§ What is needed: Print, from the listing below, the lines starting at the line containing "Estuches de perfumes de mujer (107, 2372)" and ending at the line containing "MAQUILLAJE PARA PRINCIPIANTES (245, 2477)", exactly as they stand, and print nothing else.

§ Data provided:
=-=-=-=-=

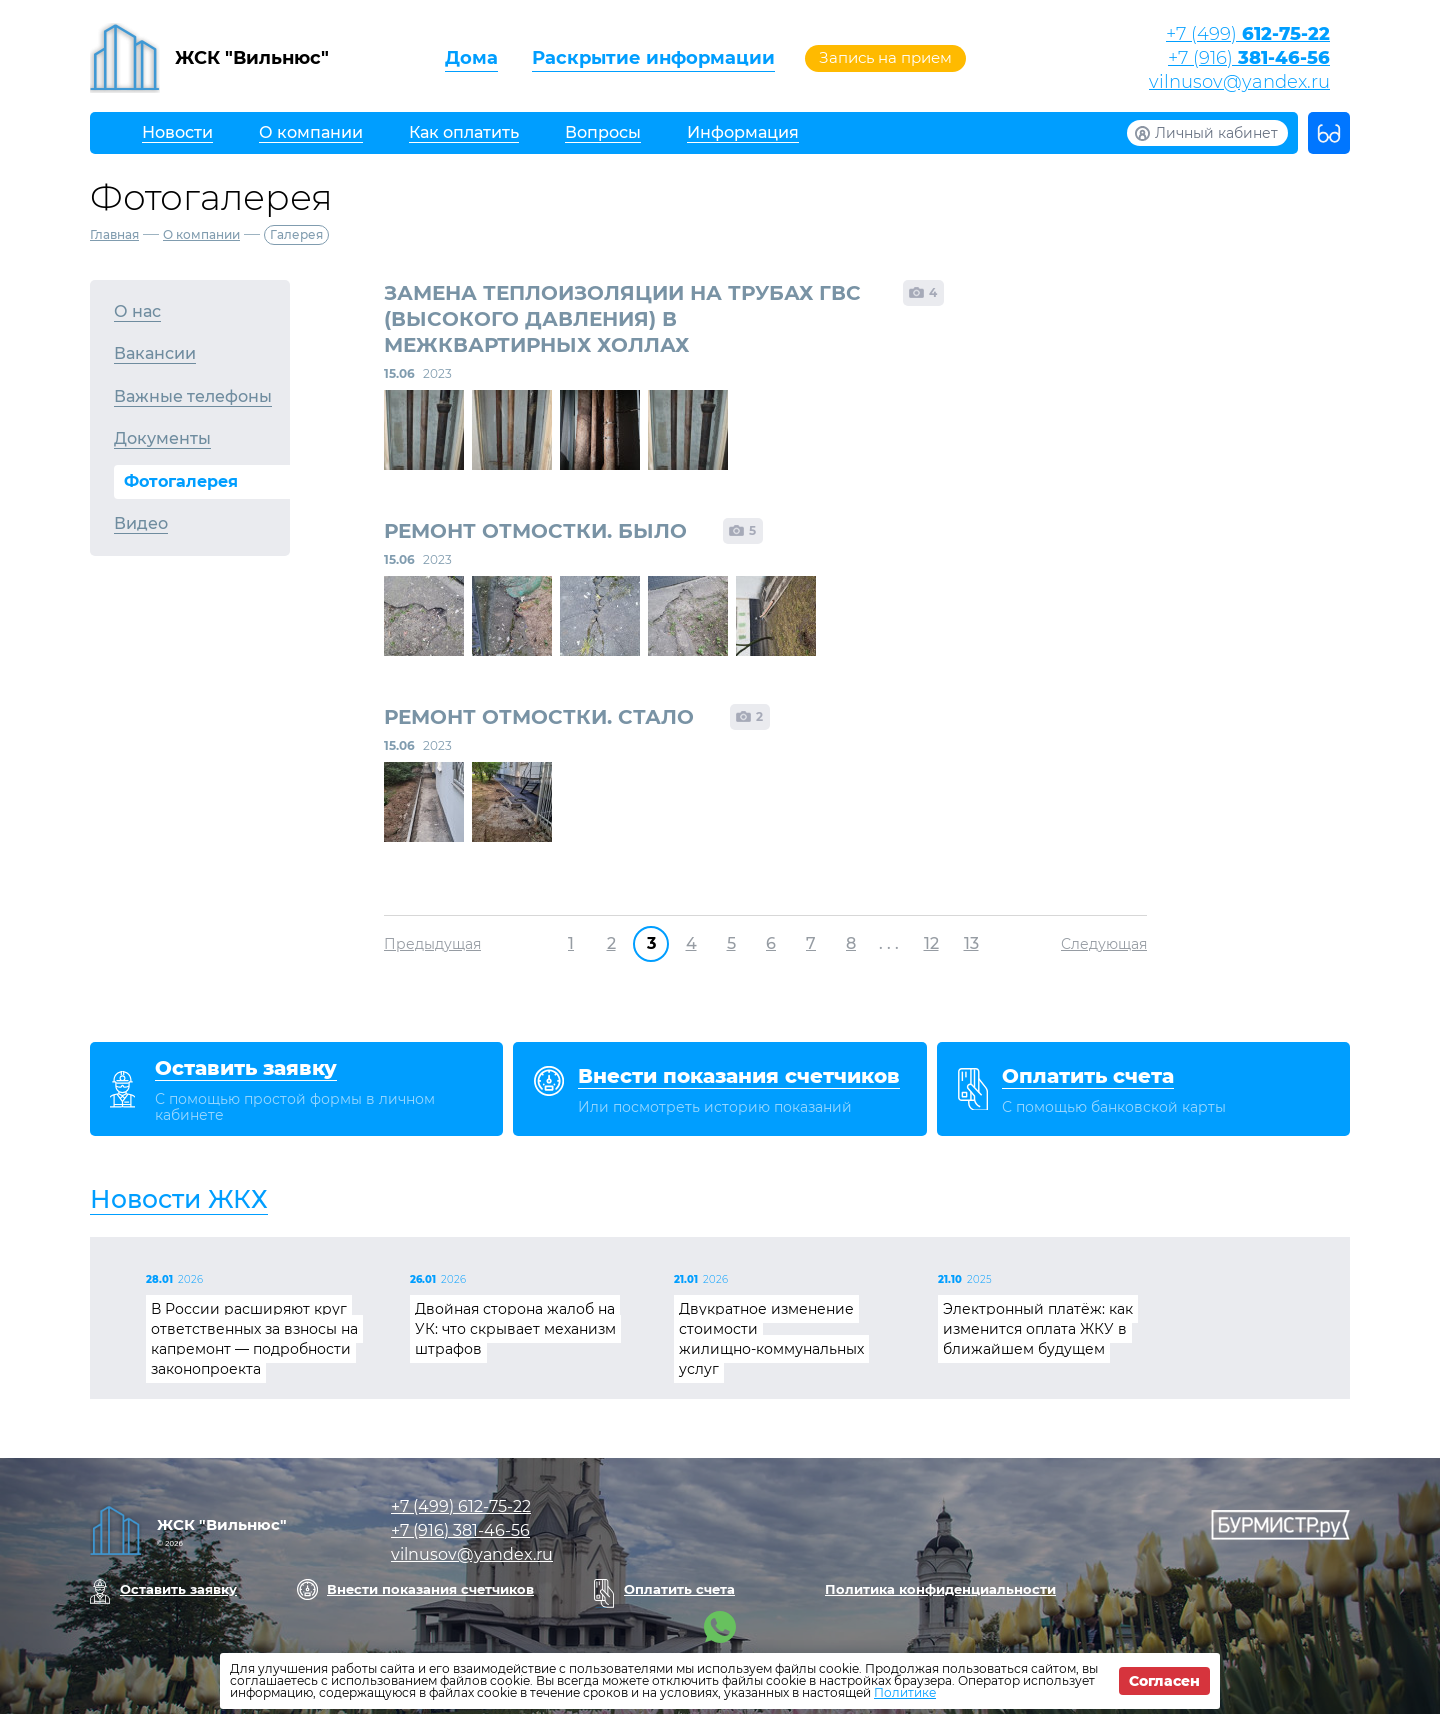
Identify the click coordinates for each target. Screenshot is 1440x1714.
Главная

=-=-=-=-=

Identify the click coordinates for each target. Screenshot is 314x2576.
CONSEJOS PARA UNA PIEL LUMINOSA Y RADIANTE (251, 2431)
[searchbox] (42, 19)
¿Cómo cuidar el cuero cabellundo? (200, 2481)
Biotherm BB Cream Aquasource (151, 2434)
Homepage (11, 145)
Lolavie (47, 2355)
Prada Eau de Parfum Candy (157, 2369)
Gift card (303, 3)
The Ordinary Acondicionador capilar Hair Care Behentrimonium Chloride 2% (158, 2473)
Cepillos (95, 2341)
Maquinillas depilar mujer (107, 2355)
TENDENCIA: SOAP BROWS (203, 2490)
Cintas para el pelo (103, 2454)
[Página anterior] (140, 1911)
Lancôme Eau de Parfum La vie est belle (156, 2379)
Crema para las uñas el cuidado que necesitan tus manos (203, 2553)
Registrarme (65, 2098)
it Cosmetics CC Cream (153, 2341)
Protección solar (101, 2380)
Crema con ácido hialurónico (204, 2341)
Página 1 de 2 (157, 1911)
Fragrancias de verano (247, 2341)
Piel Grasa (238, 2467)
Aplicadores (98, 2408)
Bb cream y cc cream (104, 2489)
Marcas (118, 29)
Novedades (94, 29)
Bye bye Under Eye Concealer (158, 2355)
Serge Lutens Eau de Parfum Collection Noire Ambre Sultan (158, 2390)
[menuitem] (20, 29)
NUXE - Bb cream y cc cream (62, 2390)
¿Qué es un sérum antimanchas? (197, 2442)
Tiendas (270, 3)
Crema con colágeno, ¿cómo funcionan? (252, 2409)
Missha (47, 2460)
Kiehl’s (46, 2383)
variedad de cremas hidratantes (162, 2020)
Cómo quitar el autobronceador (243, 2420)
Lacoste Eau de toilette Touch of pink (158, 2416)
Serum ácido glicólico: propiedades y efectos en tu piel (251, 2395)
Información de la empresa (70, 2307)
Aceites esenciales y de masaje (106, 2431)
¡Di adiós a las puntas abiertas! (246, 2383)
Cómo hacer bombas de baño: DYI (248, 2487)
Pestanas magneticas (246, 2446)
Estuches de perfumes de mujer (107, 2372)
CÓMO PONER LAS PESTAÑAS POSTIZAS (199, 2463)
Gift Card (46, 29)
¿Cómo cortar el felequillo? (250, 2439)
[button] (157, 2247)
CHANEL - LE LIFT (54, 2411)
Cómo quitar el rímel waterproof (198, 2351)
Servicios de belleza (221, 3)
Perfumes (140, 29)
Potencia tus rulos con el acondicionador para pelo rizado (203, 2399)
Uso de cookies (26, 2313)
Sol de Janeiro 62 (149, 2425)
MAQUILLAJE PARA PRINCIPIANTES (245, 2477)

=-=-=-=-=

§ Completed task:
Estuches de perfumes de mujer (107, 2372)
CÓMO PONER LAS PESTAÑAS POSTIZAS (199, 2463)
Gift Card (46, 29)
¿Cómo cortar el felequillo? (250, 2439)
[button] (157, 2247)
CHANEL - LE LIFT (54, 2411)
Cómo quitar el rímel waterproof (198, 2351)
Servicios de belleza (221, 3)
Perfumes (140, 29)
Potencia tus rulos con el acondicionador para pelo rizado (203, 2399)
Uso de cookies (26, 2313)
Sol de Janeiro 62 (149, 2425)
MAQUILLAJE PARA PRINCIPIANTES (245, 2477)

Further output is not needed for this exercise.